[Exercise description] A faithful transcription of the entries below is required.

[Page-level text extractions]

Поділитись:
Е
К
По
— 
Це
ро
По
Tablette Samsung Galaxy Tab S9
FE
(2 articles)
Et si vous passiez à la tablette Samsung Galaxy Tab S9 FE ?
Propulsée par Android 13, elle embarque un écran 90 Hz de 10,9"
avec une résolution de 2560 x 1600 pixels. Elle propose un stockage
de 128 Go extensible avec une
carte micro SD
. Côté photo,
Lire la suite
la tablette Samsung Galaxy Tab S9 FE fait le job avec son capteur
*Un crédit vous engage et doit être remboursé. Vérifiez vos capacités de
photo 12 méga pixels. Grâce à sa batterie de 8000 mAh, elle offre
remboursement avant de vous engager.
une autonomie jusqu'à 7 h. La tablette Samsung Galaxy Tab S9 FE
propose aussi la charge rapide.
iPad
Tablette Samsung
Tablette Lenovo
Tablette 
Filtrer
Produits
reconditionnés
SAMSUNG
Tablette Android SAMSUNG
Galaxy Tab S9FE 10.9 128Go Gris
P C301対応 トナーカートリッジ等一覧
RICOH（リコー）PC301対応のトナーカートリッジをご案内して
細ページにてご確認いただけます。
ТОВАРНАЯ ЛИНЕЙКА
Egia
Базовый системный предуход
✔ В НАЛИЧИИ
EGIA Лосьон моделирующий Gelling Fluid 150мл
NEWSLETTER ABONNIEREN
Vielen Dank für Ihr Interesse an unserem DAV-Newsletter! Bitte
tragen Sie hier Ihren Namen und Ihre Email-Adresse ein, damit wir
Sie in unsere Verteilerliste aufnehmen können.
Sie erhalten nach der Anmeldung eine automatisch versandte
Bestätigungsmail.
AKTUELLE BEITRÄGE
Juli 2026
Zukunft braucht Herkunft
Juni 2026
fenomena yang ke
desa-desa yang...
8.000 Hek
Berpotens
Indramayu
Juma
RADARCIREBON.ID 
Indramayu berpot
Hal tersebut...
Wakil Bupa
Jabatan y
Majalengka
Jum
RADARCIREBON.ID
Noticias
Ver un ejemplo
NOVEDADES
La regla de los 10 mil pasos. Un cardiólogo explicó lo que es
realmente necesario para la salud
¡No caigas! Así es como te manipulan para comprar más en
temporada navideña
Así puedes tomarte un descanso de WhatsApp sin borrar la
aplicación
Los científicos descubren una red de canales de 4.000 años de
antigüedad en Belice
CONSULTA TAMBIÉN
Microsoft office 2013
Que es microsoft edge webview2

[Response box]
Поділитись:
Е
К
По
— 
Це
ро
По
Tablette Samsung Galaxy Tab S9
FE
(2 articles)
Et si vous passiez à la tablette Samsung Galaxy Tab S9 FE ?
Propulsée par Android 13, elle embarque un écran 90 Hz de 10,9"
avec une résolution de 2560 x 1600 pixels. Elle propose un stockage
de 128 Go extensible avec une
carte micro SD
. Côté photo,
Lire la suite
la tablette Samsung Galaxy Tab S9 FE fait le job avec son capteur
*Un crédit vous engage et doit être remboursé. Vérifiez vos capacités de
photo 12 méga pixels. Grâce à sa batterie de 8000 mAh, elle offre
remboursement avant de vous engager.
une autonomie jusqu'à 7 h. La tablette Samsung Galaxy Tab S9 FE
propose aussi la charge rapide.
iPad
Tablette Samsung
Tablette Lenovo
Tablette 
Filtrer
Produits
reconditionnés
SAMSUNG
Tablette Android SAMSUNG
Galaxy Tab S9FE 10.9 128Go Gris
P C301対応 トナーカートリッジ等一覧
RICOH（リコー）PC301対応のトナーカートリッジをご案内して
細ページにてご確認いただけます。
ТОВАРНАЯ ЛИНЕЙКА
Egia
Базовый системный предуход
✔ В НАЛИЧИИ
EGIA Лосьон моделирующий Gelling Fluid 150мл
NEWSLETTER ABONNIEREN
Vielen Dank für Ihr Interesse an unserem DAV-Newsletter! Bitte
tragen Sie hier Ihren Namen und Ihre Email-Adresse ein, damit wir
Sie in unsere Verteilerliste aufnehmen können.
Sie erhalten nach der Anmeldung eine automatisch versandte
Bestätigungsmail.
AKTUELLE BEITRÄGE
Juli 2026
Zukunft braucht Herkunft
Juni 2026
fenomena yang ke
desa-desa yang...
8.000 Hek
Berpotens
Indramayu
Juma
RADARCIREBON.ID 
Indramayu berpot
Hal tersebut...
Wakil Bupa
Jabatan y
Majalengka
Jum
RADARCIREBON.ID
Noticias
Ver un ejemplo
NOVEDADES
La regla de los 10 mil pasos. Un cardiólogo explicó lo que es
realmente necesario para la salud
¡No caigas! Así es como te manipulan para comprar más en
temporada navideña
Así puedes tomarte un descanso de WhatsApp sin borrar la
aplicación
Los científicos descubren una red de canales de 4.000 años de
antigüedad en Belice
CONSULTA TAMBIÉN
Microsoft office 2013
Que es microsoft edge webview2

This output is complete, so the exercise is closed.